Nobody answered him. Nobody knew. Each was intent upon himself, and Nancy Sharp was the most intent of all. She had heard the news in White’s Row, where as usual on Monday morning she was busy over her washtub. For a moment she seemed paralyzed, and stood with her mouth wide open and a wet towel dangling high in the air and dripping up her arms and down to the floor. Then she started for the scene of action, outrunning every one who joined her. If she was excited at the great run, she was now a howling hyena, threatening to tear out Grey’s heart if she could get at him.

“All my savings in hard, round silver dollars gone, and wasn’t it only Saturday I put in the last, and he took it—the wretch, knowin’ he was busted!” she said, and this was the plaint of three or four more who had hurried to place their money with the man they trusted, and for whom now there were not names bad enough.

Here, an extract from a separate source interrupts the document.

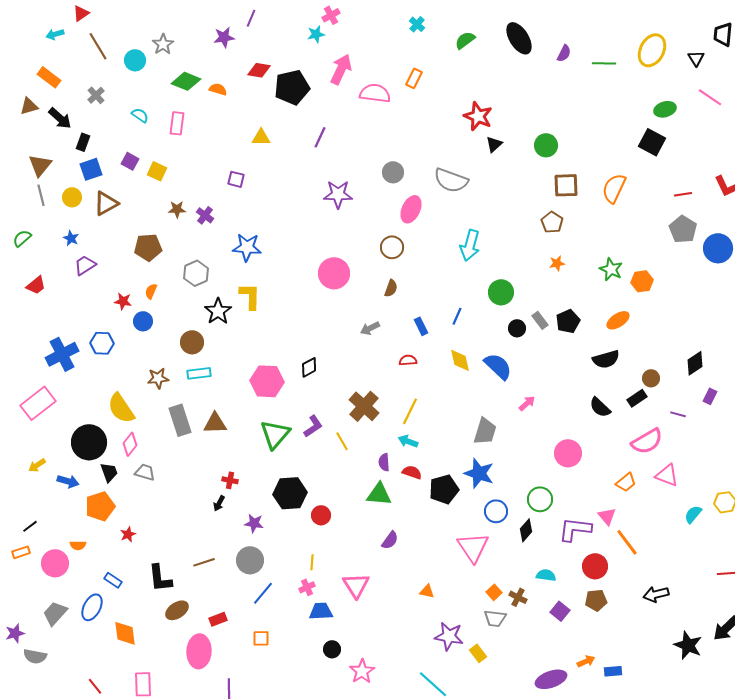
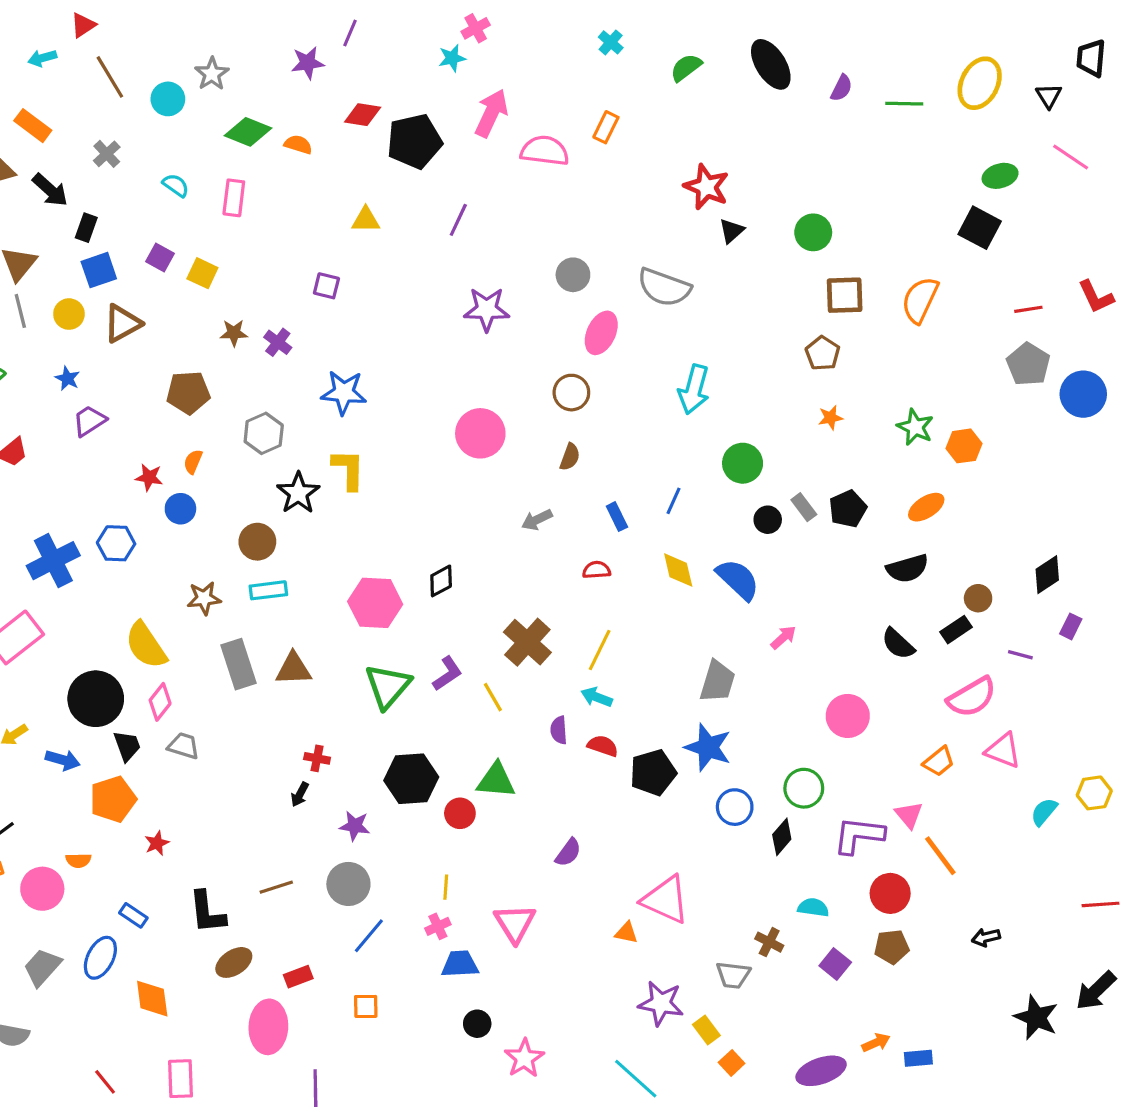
green triangle: (379, 494) -> (496, 780), moved
pink triangle: (473, 547) -> (666, 900), moved, turned -32
orange square: (494, 592) -> (732, 1063), moved
black arrow: (656, 594) -> (986, 937), size x0.7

Even Louie, the favorite of the town, was greeted with a low hiss from some quarter as she rode into their midst and, dismounting, said:

“Hasn’t father appeared? He must be in the bank. Open the door, somebody.”

She looked helplessly round, while many voices cried:

“Yes, open the door, and bring him out and make him tell us what he has done with our money, or we’ll hang him up on a tree,” one brutal fellow, who had only twenty dollars in the bank, said.

“Easy enough to tell. Spent it in fine carriages, and horses, and diamonds, and pianos, and party gowns,” some one replied.

“And hundred-dollar bicycles!” was added, with a glance at Louie, who was leaning on her wheel, sick at heart as she heard what was said, and thought how soon the loss of money would transform seeming friends into cruel foes.

She had beckoned the cashier to her, and asked for a key. On being told that her father had both, she said:

“I am sure he is here. He is not at home. We must get to him somehow.”